EXERCISE:
Word for word, reproduce every line of the data.

──────── INPUT

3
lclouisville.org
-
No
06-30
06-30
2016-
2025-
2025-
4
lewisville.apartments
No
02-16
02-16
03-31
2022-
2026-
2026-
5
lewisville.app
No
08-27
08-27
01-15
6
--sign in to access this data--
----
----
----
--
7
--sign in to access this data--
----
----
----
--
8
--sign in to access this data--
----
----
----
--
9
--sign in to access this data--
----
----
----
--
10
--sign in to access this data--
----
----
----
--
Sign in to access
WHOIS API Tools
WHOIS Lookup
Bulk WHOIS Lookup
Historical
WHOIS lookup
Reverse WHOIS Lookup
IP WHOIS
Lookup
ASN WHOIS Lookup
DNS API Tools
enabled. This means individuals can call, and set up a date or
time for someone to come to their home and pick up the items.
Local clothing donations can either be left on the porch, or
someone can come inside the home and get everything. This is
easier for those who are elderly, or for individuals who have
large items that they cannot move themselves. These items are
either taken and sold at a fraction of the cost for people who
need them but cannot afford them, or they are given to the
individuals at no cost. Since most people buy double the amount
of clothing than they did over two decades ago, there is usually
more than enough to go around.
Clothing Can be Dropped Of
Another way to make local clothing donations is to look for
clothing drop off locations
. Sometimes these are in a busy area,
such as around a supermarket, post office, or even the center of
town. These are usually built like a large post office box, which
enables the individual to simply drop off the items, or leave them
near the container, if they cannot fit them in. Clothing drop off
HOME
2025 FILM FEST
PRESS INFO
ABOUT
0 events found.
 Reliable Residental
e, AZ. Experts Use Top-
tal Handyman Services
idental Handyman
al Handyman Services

────────────────

WRITTEN RESPONSE:
3
lclouisville.org
-
No
06-30
06-30
2016-
2025-
2025-
4
lewisville.apartments
No
02-16
02-16
03-31
2022-
2026-
2026-
5
lewisville.app
No
08-27
08-27
01-15
6
--sign in to access this data--
----
----
----
--
7
--sign in to access this data--
----
----
----
--
8
--sign in to access this data--
----
----
----
--
9
--sign in to access this data--
----
----
----
--
10
--sign in to access this data--
----
----
----
--
Sign in to access
WHOIS API Tools
WHOIS Lookup
Bulk WHOIS Lookup
Historical
WHOIS lookup
Reverse WHOIS Lookup
IP WHOIS
Lookup
ASN WHOIS Lookup
DNS API Tools
enabled. This means individuals can call, and set up a date or
time for someone to come to their home and pick up the items.
Local clothing donations can either be left on the porch, or
someone can come inside the home and get everything. This is
easier for those who are elderly, or for individuals who have
large items that they cannot move themselves. These items are
either taken and sold at a fraction of the cost for people who
need them but cannot afford them, or they are given to the
individuals at no cost. Since most people buy double the amount
of clothing than they did over two decades ago, there is usually
more than enough to go around.
Clothing Can be Dropped Of
Another way to make local clothing donations is to look for
clothing drop off locations
. Sometimes these are in a busy area,
such as around a supermarket, post office, or even the center of
town. These are usually built like a large post office box, which
enables the individual to simply drop off the items, or leave them
near the container, if they cannot fit them in. Clothing drop off
HOME
2025 FILM FEST
PRESS INFO
ABOUT
0 events found.
 Reliable Residental
e, AZ. Experts Use Top-
tal Handyman Services
idental Handyman
al Handyman Services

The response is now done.